Sai sat in his room, carefully wiping his sketchbook clean from dirt. He wasn't angry at Naruto for dropping it on the ground. He was never angry at Naruto.

What he often felt, instead, was puzzlement. Sai studied his recent drawing. Naruto hadn't liked it, but he'd said it was "good". So perhaps he did like it? He did, Sai decided uneasily. He'd complimented it, after all.

He set the drawing aside, and then looked at the portrait of--

Hinata, Naruto had said.

It was a good drawing, but Sai didn't like it. Naruto's reaction had been--confusing. Strange. Had he been scared? He'd certainly been suddenly eager to rush home.

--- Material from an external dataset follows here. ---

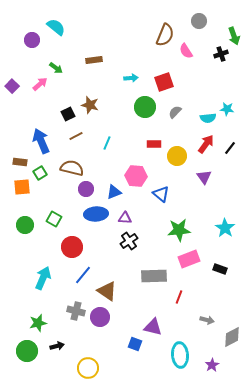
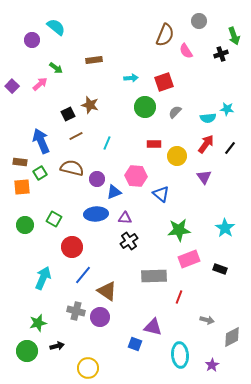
purple circle at (86, 189): moved 11 px right, 10 px up
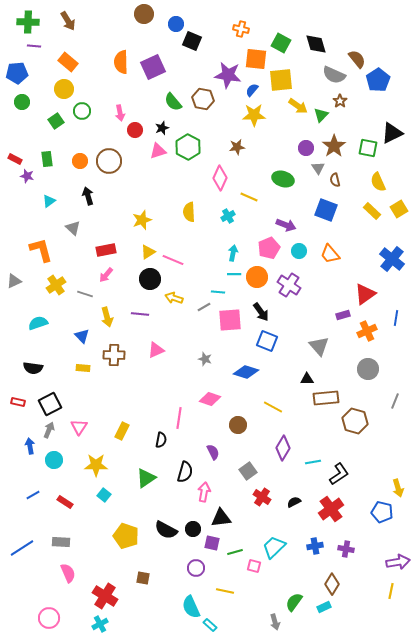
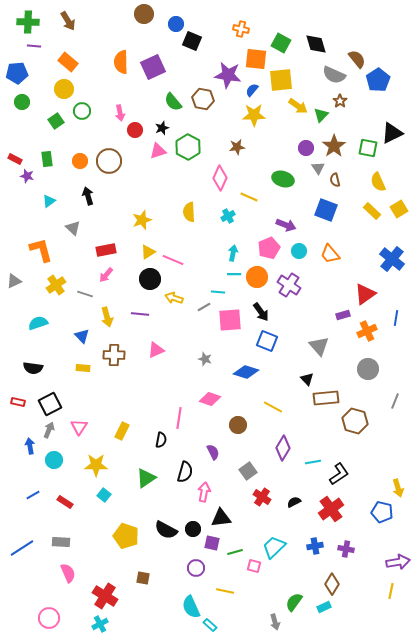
black triangle at (307, 379): rotated 48 degrees clockwise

Carefully, he tore both drawings out, setting them aside. He wouldn't throw them away, but he would store them elsewhere, so that Naruto wouldn't have to look at them.

He went back to inspecting his sketchbook. It was clean enough; the dirt had stained only the bottom-most part of the pages. And the most important drawing, the one he'd tucked carefully into the cover-slip so that Naruto never found it, was unharmed. He took it out now.

It was his best work--it would always be his best work, he knew, no matter how much he improved. It was done in pencil and ink, the strokes raw. And there was red pastel, for the blood.

Sai smiled fondly at it. Smiles didn't usually look right on Sai's face, but this one did.

On the page, Naruto looked back, feral, a grin stretching his lips and revealing sharp fangs.